Considerada una amenaza silenciosa, la enfermedad renal crónica afecta a millones de personas y se prevé que en 2040 sea la quinta causa de muerte prematura en el mundo. Más del 10% de la población adulta vive con enfermedad renal crónica en cualquiera de sus estadios. Y pese a su alta prevalencia, la mayoría de estos pacientes en etapas tempranas, alrededor del 90%, desconocen que la padecen ya que no presentan síntomas evidentes.

Fresenius Medical Care (FME) recuerda que adoptar hábitos saludables y controlar los factores de riesgo es fundamental para prevenir su aparición o frenar su progresión. Poniendo el foco en la prevención y en la protección activa de la salud recomienda seguir estas ocho reglas de oro:
- Mantenerse activo/a
- Seguir una alimentación saludable
- Revisar el nivel de azúcar en sangre
- Vigilar la presión arterial
- Mantener una buena hidratación
- No fumar
- Limitar el uso de antiinflamatorios o analgésicos sin receta
- Si se presentan factores de riesgo, revisar periódicamente la función renal
La adopción temprana de estas medidas y la identificación de los factores de riesgo puede reducir significativamente el riesgo de desarrollar ERC o retrasar su progresión. Una de cada tres personas adultas con diabetes y una de cada cinco con hipertensión desarrollará ERC. A estos factores se suman la genética, la edad, la obesidad, el tabaquismo y las enfermedades cardiacas.
A ello se suman las amenazas relacionadas con el clima —como la contaminación del aire, el estrés térmico, la deshidratación o los fenómenos meteorológicos extremos— que pueden incrementar el riesgo de daño renal.

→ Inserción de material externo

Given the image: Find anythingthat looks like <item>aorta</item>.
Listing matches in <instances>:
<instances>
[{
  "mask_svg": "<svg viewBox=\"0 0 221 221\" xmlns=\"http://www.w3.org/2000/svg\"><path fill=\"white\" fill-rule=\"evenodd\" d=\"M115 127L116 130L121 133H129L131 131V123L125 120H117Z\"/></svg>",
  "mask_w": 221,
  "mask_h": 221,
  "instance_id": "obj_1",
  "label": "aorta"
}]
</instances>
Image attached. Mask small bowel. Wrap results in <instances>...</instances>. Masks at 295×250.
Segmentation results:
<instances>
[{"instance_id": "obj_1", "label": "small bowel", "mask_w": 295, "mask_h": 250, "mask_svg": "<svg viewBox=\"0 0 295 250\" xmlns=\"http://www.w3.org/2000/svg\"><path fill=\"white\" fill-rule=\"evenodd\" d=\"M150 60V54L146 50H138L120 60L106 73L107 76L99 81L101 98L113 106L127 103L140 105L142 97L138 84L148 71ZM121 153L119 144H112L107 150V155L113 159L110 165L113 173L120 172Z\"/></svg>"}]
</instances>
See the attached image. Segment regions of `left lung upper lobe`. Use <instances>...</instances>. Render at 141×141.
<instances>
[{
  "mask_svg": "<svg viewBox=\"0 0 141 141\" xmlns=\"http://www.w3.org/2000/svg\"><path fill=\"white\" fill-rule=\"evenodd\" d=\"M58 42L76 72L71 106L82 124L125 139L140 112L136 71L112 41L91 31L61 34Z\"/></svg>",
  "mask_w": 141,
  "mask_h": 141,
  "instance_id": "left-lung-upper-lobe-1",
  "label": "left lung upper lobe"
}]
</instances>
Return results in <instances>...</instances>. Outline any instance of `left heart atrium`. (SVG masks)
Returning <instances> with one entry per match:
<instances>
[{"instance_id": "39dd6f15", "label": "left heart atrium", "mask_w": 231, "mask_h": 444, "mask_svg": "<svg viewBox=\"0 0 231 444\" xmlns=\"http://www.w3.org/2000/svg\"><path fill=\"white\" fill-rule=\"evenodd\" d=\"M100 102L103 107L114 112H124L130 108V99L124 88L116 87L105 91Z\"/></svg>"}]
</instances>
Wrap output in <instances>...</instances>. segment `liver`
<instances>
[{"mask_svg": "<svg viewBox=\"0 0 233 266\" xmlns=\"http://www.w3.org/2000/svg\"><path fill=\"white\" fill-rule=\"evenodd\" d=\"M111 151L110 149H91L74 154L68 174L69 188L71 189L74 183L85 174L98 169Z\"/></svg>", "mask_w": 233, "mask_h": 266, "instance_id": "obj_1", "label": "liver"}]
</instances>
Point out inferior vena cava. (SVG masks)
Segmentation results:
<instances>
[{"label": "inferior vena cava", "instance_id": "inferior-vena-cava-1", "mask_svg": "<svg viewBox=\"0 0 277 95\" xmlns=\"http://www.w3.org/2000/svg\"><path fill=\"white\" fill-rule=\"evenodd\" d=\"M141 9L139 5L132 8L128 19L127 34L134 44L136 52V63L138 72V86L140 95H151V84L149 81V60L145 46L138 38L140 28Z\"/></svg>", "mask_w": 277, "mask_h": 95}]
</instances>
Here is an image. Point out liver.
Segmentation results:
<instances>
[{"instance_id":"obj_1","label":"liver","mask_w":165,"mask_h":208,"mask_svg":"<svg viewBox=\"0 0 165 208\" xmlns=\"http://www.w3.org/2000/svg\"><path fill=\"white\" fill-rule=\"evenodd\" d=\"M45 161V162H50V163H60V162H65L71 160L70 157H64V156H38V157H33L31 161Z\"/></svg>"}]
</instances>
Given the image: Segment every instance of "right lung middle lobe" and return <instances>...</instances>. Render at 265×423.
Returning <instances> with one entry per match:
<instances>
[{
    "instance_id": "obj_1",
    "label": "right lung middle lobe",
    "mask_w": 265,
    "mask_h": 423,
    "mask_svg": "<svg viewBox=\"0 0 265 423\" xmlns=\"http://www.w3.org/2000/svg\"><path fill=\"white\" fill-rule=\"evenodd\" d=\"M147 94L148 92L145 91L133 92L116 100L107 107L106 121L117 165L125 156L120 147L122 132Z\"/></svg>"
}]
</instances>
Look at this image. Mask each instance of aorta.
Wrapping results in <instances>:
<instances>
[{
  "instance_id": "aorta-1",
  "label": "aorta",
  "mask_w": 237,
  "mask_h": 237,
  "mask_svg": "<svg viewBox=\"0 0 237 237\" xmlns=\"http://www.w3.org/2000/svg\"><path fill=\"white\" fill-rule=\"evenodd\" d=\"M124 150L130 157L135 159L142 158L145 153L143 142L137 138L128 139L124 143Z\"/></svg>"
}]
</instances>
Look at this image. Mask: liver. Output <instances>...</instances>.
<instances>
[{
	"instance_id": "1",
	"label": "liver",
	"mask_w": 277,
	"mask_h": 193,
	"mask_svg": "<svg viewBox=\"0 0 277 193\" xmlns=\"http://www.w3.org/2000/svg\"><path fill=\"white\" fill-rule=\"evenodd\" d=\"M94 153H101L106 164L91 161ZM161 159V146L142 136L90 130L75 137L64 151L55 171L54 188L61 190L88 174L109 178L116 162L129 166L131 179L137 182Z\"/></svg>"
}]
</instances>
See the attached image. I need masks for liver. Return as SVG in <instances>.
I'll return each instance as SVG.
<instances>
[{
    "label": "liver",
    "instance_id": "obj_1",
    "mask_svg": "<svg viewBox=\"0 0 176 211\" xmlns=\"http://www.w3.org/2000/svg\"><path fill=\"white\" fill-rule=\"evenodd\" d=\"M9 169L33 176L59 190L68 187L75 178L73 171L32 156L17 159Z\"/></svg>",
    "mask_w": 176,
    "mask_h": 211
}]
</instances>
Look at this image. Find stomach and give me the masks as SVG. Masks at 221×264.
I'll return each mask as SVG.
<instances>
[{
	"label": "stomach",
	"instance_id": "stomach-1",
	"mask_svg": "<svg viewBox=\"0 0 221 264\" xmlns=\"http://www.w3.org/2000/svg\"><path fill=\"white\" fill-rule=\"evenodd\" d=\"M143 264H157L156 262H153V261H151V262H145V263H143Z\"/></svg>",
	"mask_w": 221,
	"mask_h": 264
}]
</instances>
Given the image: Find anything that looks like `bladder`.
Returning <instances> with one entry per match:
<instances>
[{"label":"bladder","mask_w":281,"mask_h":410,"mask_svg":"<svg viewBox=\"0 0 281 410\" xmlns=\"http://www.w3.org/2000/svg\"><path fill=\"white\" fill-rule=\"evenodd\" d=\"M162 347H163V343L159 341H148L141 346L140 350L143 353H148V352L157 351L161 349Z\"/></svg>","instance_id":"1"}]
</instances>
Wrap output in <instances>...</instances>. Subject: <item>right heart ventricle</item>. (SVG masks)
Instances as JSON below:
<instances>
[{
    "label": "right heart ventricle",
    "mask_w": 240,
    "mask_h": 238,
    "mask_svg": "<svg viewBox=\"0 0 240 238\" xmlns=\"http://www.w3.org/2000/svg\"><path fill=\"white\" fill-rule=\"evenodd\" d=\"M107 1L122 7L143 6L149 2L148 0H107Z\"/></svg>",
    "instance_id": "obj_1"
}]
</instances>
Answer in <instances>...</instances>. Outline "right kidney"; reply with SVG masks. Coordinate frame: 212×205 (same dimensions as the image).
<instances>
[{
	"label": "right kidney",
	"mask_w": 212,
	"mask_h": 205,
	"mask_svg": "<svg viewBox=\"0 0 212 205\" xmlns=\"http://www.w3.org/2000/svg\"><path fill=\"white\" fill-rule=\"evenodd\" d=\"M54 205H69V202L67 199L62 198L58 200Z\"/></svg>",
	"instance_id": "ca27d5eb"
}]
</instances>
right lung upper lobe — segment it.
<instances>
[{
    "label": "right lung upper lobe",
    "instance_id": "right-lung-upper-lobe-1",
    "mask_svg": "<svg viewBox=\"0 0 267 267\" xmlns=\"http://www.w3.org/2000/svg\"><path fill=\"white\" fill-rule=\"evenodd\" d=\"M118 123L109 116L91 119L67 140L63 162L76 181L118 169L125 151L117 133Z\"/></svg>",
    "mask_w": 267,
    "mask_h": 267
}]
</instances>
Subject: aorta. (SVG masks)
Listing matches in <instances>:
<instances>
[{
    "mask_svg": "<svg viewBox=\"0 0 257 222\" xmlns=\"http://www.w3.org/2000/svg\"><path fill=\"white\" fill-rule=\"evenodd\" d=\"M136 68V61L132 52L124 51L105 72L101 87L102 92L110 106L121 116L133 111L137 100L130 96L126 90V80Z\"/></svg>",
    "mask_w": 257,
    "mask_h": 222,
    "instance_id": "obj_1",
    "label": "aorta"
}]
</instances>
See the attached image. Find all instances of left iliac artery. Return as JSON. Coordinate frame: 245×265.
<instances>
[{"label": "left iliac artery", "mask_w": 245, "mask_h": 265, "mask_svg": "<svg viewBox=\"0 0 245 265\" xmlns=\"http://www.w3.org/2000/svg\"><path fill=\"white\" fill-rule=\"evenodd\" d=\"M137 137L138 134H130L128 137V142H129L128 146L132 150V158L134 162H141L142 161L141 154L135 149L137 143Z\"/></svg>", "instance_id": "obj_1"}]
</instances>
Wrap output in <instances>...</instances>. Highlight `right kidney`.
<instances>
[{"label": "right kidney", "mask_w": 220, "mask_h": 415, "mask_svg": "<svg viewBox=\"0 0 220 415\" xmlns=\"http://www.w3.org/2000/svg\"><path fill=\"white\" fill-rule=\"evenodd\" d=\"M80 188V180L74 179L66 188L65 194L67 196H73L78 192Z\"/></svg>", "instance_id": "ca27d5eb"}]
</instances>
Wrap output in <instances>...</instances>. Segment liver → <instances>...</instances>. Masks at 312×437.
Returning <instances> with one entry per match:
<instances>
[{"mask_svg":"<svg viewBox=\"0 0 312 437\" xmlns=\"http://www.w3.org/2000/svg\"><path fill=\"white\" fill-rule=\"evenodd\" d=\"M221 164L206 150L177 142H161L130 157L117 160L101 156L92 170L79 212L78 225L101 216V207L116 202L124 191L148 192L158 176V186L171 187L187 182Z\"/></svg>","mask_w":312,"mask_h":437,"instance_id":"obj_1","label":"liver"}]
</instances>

Como advierte Luis Vargas, Country Manager Spain & Managing Director Care Delivery Spain en FME, “la ERC es una enfermedad que, en la mayoría de los casos, no presenta síntomas en sus estadios iniciales. Cuando estos aparecen, la enfermedad suele encontrarse en fases más complejas de manejo. Por eso es fundamental insistir en la prevención y en la detección precoz”.
De hecho, el infradiagnóstico y el desconocimiento de la enfermedad en sus fases iniciales siguen siendo algunos de los principales retos en su abordaje. En este sentido, Lorena Toda, Managing Director de Care Enablement Iberia en FME, recalca que “uno de los grandes desafíos de esta enfermedad es el infradiagnóstico en fases tempranas. Muchas personas conviven con factores de riesgo sin incorporar la revisión de la función renal a sus controles habituales de salud. Es clave normalizar este cribado, especialmente en población de riesgo y avanzar hacia una verdadera cultura preventiva”.
Desde el punto de vista clínico, la valoración de la función renal es un proceso sencillo. “Unas pruebas básicas de sangre y orina permiten evaluar el estado de los riñones en pocos minutos”, recuerda Eva Baró, Directora Médica Iberia en FME.
“Detectar alteraciones de forma temprana puede marcar la diferencia en la evolución de la enfermedad. En cualquier caso, cualquier resultado debe ser siempre evaluado por un profesional sanitario”, concluye.